Mantener funcionales los calentadores infrarrojos en el baño
Seamos honestos: los baños son un verdadero desafío para los dispositivos electrónicos. Hay vapor por todas partes, salpicaduras de agua y condensación que parece encontrar su camino hacia cada pequeña grieta. Si la lámpara infrarroja no está diseñada para este tipo de condiciones, entonces estamos abocados a un cortocircuito. No se trata de si ocurrirá, sino cuándo ocurrirá. Para mantener todo seguro, pasamos mucho tiempo preocupándonos por los sellos y por los puntos donde los diferentes materiales se unen.
El papel del estándar IP65 y cómo mantenerse seguro
Seguro habrá escuchado hablar del término “IP65”. En lenguaje sencillo, significa que el dispositivo es a prueba de polvo y puede soportar el impacto directo del agua sin dañarse.

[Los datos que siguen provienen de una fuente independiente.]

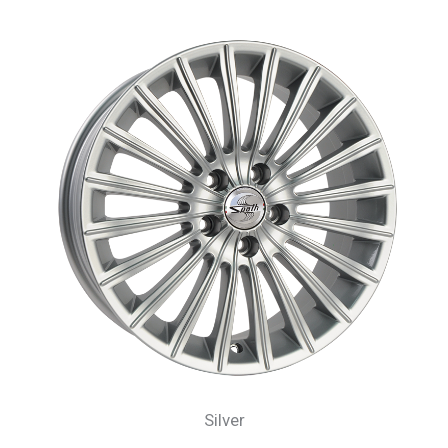
Silver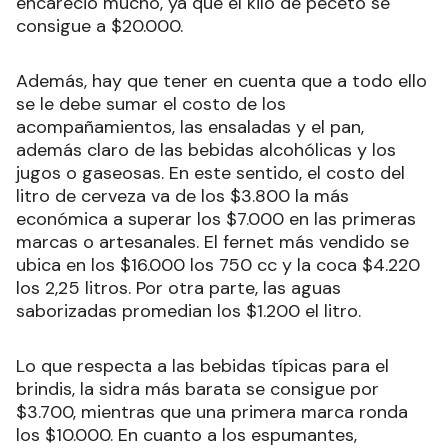
encareció mucho, ya que el kilo de peceto se
consigue a $20.000.
Además, hay que tener en cuenta que a todo ello
se le debe sumar el costo de los
acompañamientos, las ensaladas y el pan,
además claro de las bebidas alcohólicas y los
jugos o gaseosas. En este sentido, el costo del
litro de cerveza va de los $3.800 la más
económica a superar los $7.000 en las primeras
marcas o artesanales. El fernet más vendido se
ubica en los $16.000 los 750 cc y la coca $4.220
los 2,25 litros. Por otra parte, las aguas
saborizadas promedian los $1.200 el litro.
Lo que respecta a las bebidas típicas para el
brindis, la sidra más barata se consigue por
$3.700, mientras que una primera marca ronda
los $10.000. En cuanto a los espumantes,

Pero no se trata solo de una carcasa resistente. El verdadero peligro radica en los puntos donde los cables de alimentación entran en la carcasa de cuarzo. Ese es el punto débil. Utilizamos sellos de silicona de alta temperatura y juntas reforzadas para evitar que la humedad llegue hasta las terminales eléctricas. Porque si el agua llega a una terminal activa… ¡pum! La lámpara se daña y el disyuntor se activa.
Elegir materiales que duren realmente
Utilizamos vidrio de cuarzo de alta pureza para los tubos. ¿Por qué? Porque puede pasar de estar frío a extremadamente caliente en cuestión de segundos, sin agrietarse. Dentro, el filamento de tungsteno se encuentra en una mezcla de gas halógeno. Esto mantiene el vidrio transparente, evitando que se oscurezca con el tiempo, y asegura que el calor se mantenga constante. Luego están los conectores. La mayoría de la gente utiliza abrazaderas de acero estándar, pero estas se oxidan en un baño húmedo en cuestión de semanas. Nosotros no hacemos eso. Utilizamos contactos recubiertos de níquel o de acero inoxidable, para que la conexión permanezca sólida durante años, no semanas.
Los problemas de instalación
El problema es que no se puede simplemente meter una lámpara de alta potencia en una caja pequeña y sellada, esperando que funcione bien. Dado que la carcasa IP65 es hermética, el aire dentro se calienta rápidamente. Si no se planea una buena ventilación o un disipador de calor adecuado, esos sellos se derretirán. Si la carcasa es demasiado pequeña, el calor acumulado dañará el aislamiento mucho antes de que la lámpara se dañe realmente. Se trata de darle al calor un lugar donde ir.